And a few years ago, I wrote an imperfect story about a boy who wears masks all the time, until he loses his physical face in a fire and is forced to wear one all the time (sort of V for Vendetta stuff, now that I reflect on it, though I'm not sure I saw the movie before I wrote the story.) This story was meant to show the universality of the need to wear masks. It did not.

However, earlier today in college we received a version of Charles Finn's Please Hear What I Am Not Saying. The piece got to me, so I went to find a link to it... only to find the original version on a website set up by Finn's wife. This poem does full justice to my mask theory, and I wonder if maybe I read one of the many versions of it in circulation, many years ago.

I encourage you to read the poem (by clicking here). It's such a lovely piece and it does what I never could - it presents the theory, the truth, about masks, but it does so very simply. Here's my public thank you to Mr Finn for writing this wonderful poem. Kudos to you, sir!

Sunday, November 7, 2010

DO NOT DISTURB

... EXCEPT FOR TEA!

I have an outrageous amount of work to do today... and Mother of Mine wants to go to town to have me look for a jacket for Christmas (because I'd be too lazy to look for one myself... And she's already seen one...). So, basically, I'm setting up a DO NOT DISTURB thing... anyone who has a problem, needs to take a number and get in line.

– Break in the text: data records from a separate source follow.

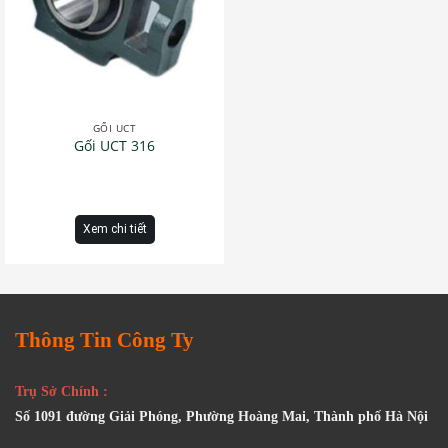
GỐI UCT
Gối UCT 316
Xem chi tiết
Thông Tin Công Ty
Trụ Sở Chính :
Số 1091 đường Giải Phóng, Phường Hoàng Mai, Thành phố Hà Nội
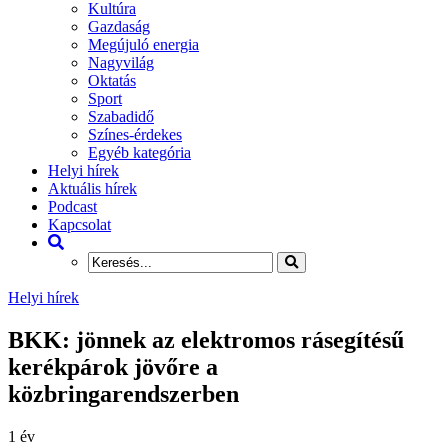
Kultúra
Gazdaság
Megújuló energia
Nagyvilág
Oktatás
Sport
Szabadidő
Színes-érdekes
Egyéb kategória
Helyi hírek
Aktuális hírek
Podcast
Kapcsolat
Helyi hírek
BKK: jönnek az elektromos rásegítésű
kerékpárok jövőre a
közbringarendszerben
1 év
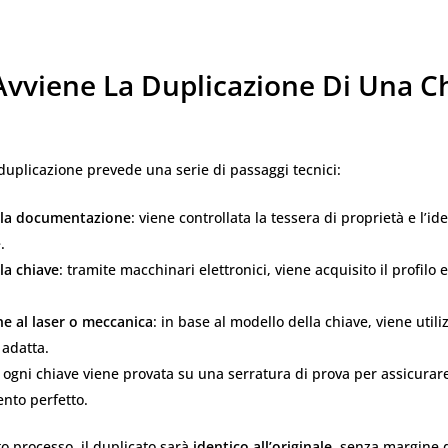
vviene La Duplicazione Di Una C
 duplicazione prevede una serie di passaggi tecnici:
ella documentazione
: viene controllata la tessera di proprietà e l’id
.
la chiave
: tramite macchinari elettronici, viene acquisito il profilo 
ne al laser o meccanica
: in base al modello della chiave, viene utili
 adatta.
: ogni chiave viene provata su una serratura di prova per assicurare
nto perfetto.
o processo, il duplicato sarà
identico all’originale
, senza margine d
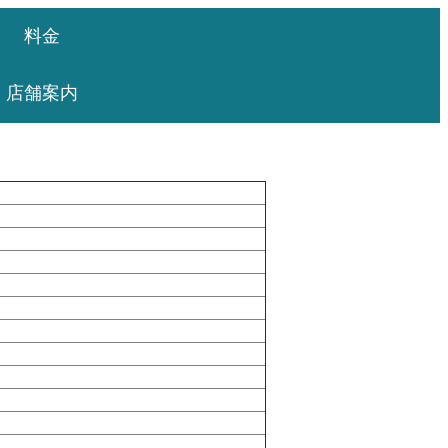
料金
店舗案内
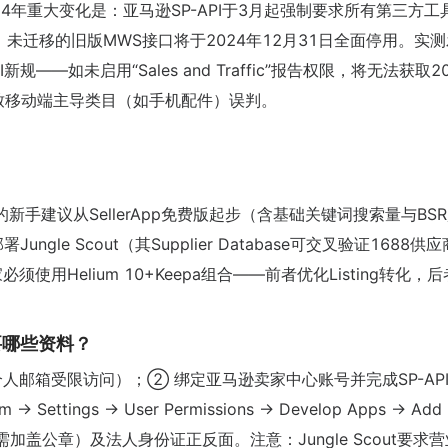
。2024年重大变化是：亚马逊SP-API于3月起强制要求所有第三方
认证，未迁移的旧版MWS接口将于2024年12月31日全面停用。实
——如未启用“Sales and Traffic”报告权限，将无法获取2
分数据，导致移动端主导类目（如手机配件）误判。
？
手建议从SellerApp免费版起步（含基础关键词搜索量与BS
gle Scout（其Supplier Database可交叉验证1688供
用Helium 10+Keepa组合——前者优化Listing转化，
要哪些资料？
人邮箱受限访问）；② 绑定亚马逊卖家中心账号并完成SP-AP
 → Settings → User Permissions → Develop Apps → Add
加盖公章）及法人身份证正反面。注意：Jungle Scout要求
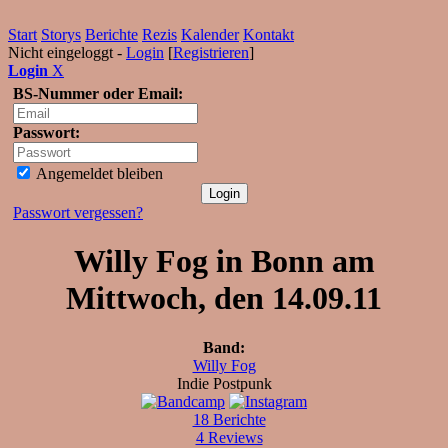
Start
Storys
Berichte
Rezis
Kalender
Kontakt
Nicht eingeloggt -
Login
[
Registrieren
]
Login
X
BS-Nummer oder Email:
Passwort:
Angemeldet bleiben
Passwort vergessen?
Willy Fog in Bonn am
Mittwoch, den 14.09.11
Band:
Willy Fog
Indie Postpunk
18 Berichte
4 Reviews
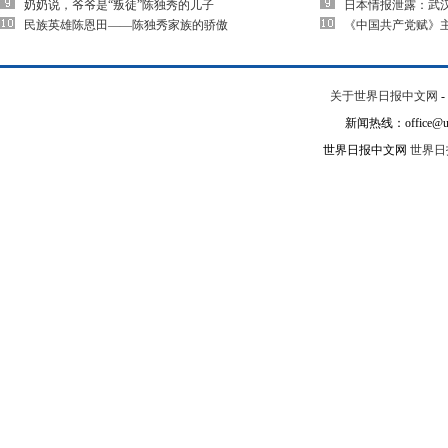
奶奶说，爷爷是“叛徒”陈独秀的儿子
日本情报泄露：武
民族英雄陈恩田——陈独秀家族的骄傲
《中国共产党赋》
关于世界日报中文网
-
新闻热线：office@un
世界日报中文网
世界日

The way things are looking, DND will last until Tuesday's tutorial. I'll be running away from people all day Monday and Tuesday to get work done and submitted on time (all for the wonderful thing we call Prayer and Prophecy in Israel - God College is fun!). And, actually, I'll probably still be running away from people between now and... well, pretty much all semester, unless I get ahead of my workload.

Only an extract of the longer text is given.